> DATA FOR PROCESSING:
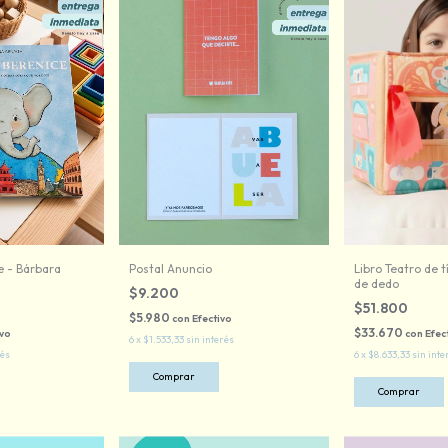
e - Bárbara
Postal Anuncio
Libro Teatro de t
de dedo
$9.200
$51.800
$5.980
con
Efectivo
$33.670
ivo
con
Efec
6
x
$1.533,33
sin interés
rés
6
x
$8.633,33
sin inte
Comprar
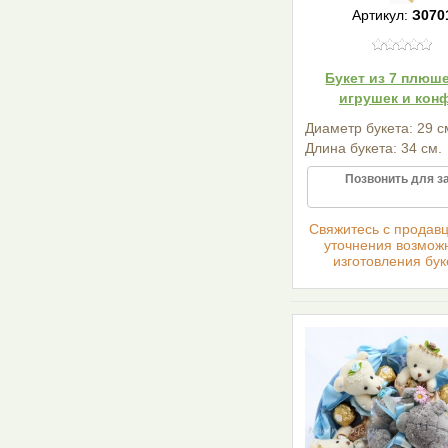
Артикул:
З070
Букет из 7 плюш
игрушек и кон
Диаметр букета: 29 с
Длина букета: 34 см.
Позвонить для з
Cвяжитесь с продав
уточнения возмож
изготовления бук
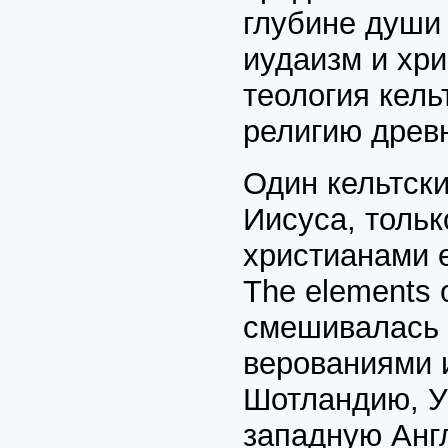
глубине души
иудаизм и хри
теология кель
религию древ
Один кельтск
Иисуса, тольк
христианами е
The elements o
смешивалась 
верованиями 
Шотландию, Уэ
западную Анг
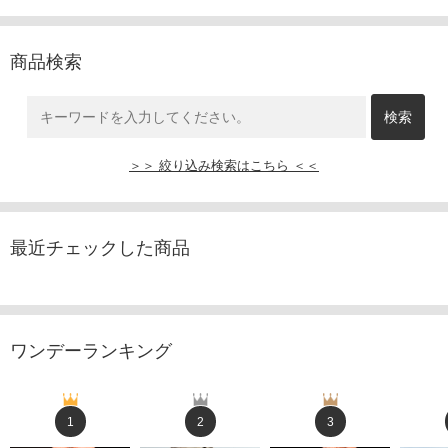
商品検索
＞＞ 絞り込み検索はこちら ＜＜
最近チェックした商品
ワンデーランキング
1
2
3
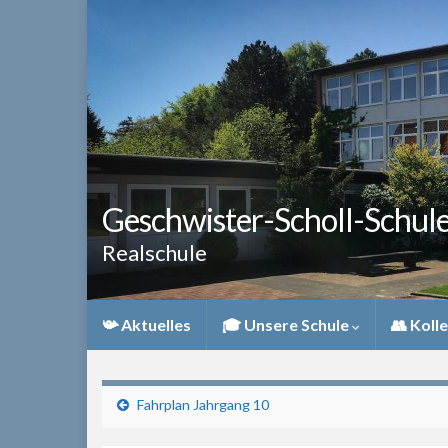
Geschwister-Scholl-Schul
Realschule
📯 Aktuelles
🎓 Unsere Schule
👥 Koll
Fahrplan Jahrgang 10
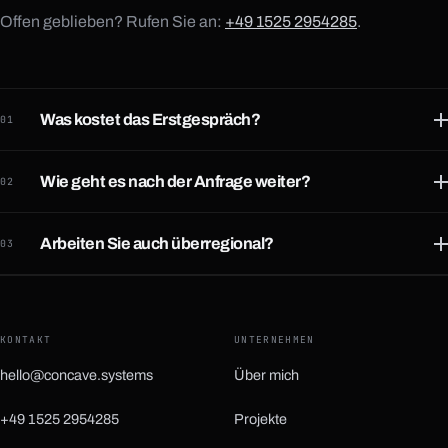
Offen geblieben? Rufen Sie an:
+49 1525 2954285
.
Was kostet das Erstgespräch?
01
Wie geht es nach der Anfrage weiter?
02
Arbeiten Sie auch überregional?
03
KONTAKT
UNTERNEHMEN
hello@concave.systems
Über mich
+49 1525 2954285
Projekte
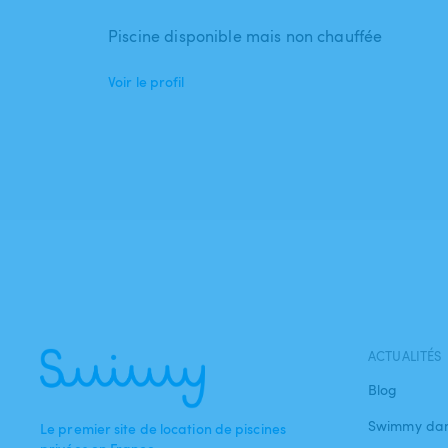
Piscine disponible mais non chauffée
Voir le profil
ACTUALITÉS
Blog
Swimmy dan
Le premier site de location de piscines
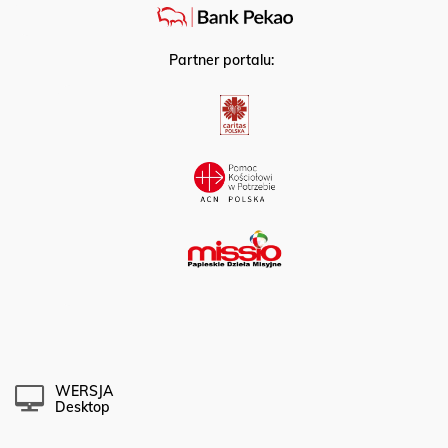
Partner portalu:
WERSJA
Desktop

> TASK DETAILS:
Go through the material above and retype every line exactly, without the images.

> EXERCISE SOLUTION:
e - Bárbara
Postal Anuncio
Libro Teatro de t
de dedo
$9.200
$51.800
$5.980
con
Efectivo
$33.670
ivo
con
Efec
6
x
$1.533,33
sin interés
rés
6
x
$8.633,33
sin inte
Comprar
Артикул:
З070
Букет из 7 плюш
игрушек и кон
Диаметр букета: 29 с
Длина букета: 34 см.
Позвонить для з
Cвяжитесь с продав
уточнения возмож
изготовления бук
глубине души
иудаизм и хри
теология кель
религию древ
Один кельтск
Иисуса, тольк
христианами е
The elements o
смешивалась 
верованиями 
Шотландию, Уэ
западную Анг
商品検索
＞＞ 絞り込み検索はこちら ＜＜
最近チェックした商品
ワンデーランキング
1
2
3
Geschwister-Scholl-Schul
Realschule
📯 Aktuelles
🎓 Unsere Schule
👥 Koll
Fahrplan Jahrgang 10
Offen geblieben? Rufen Sie an:
+49 1525 2954285
.
Was kostet das Erstgespräch?
01
Wie geht es nach der Anfrage weiter?
02
Arbeiten Sie auch überregional?
03
KONTAKT
UNTERNEHMEN
hello@concave.systems
Über mich
+49 1525 2954285
Projekte
Piscine disponible mais non chauffée
Voir le profil
ACTUALITÉS
Blog
Swimmy dan
Le premier site de location de piscines
Partner portalu:
WERSJA
Desktop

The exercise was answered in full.